§ Page-level text extractions:
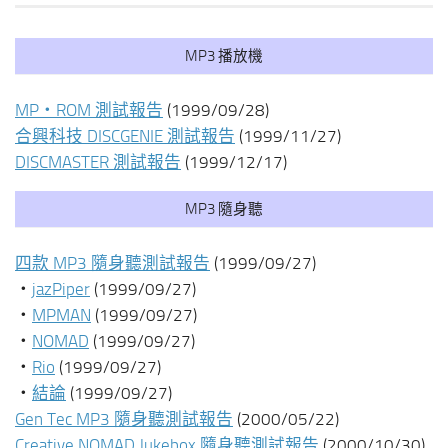
MP3 播放機
MP‧ROM 測試報告
(1999/09/28)
合興科技 DISCGENIE 測試報告
(1999/11/27)
DISCMASTER 測試報告
(1999/12/17)
MP3 隨身聽
四款 MP3 隨身聽測試報告
(1999/09/27)
‧
jazPiper
(1999/09/27)
‧
MPMAN
(1999/09/27)
‧
NOMAD
(1999/09/27)
‧
Rio
(1999/09/27)
‧
結論
(1999/09/27)
Gen Tec MP3 隨身聽測試報告
(2000/05/22)
Creative NOMAD Jukebox 隨身聽測試報告
(2000/10/30)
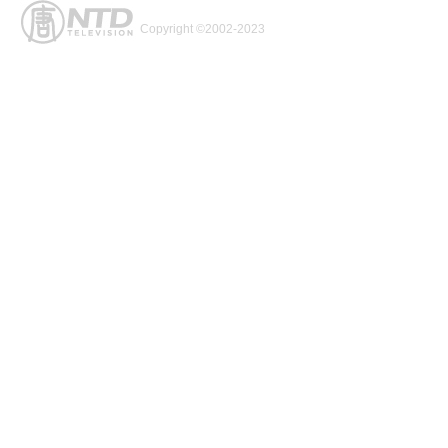
Copyright ©2002-2023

§ Task: All of the data above is to be repeated exactly, with the pictures left out.

§ Exercise response:
MP3 播放機
MP‧ROM 測試報告
(1999/09/28)
合興科技 DISCGENIE 測試報告
(1999/11/27)
DISCMASTER 測試報告
(1999/12/17)
MP3 隨身聽
四款 MP3 隨身聽測試報告
(1999/09/27)
‧
jazPiper
(1999/09/27)
‧
MPMAN
(1999/09/27)
‧
NOMAD
(1999/09/27)
‧
Rio
(1999/09/27)
‧
結論
(1999/09/27)
Gen Tec MP3 隨身聽測試報告
(2000/05/22)
Creative NOMAD Jukebox 隨身聽測試報告
(2000/10/30)
Copyright ©2002-2023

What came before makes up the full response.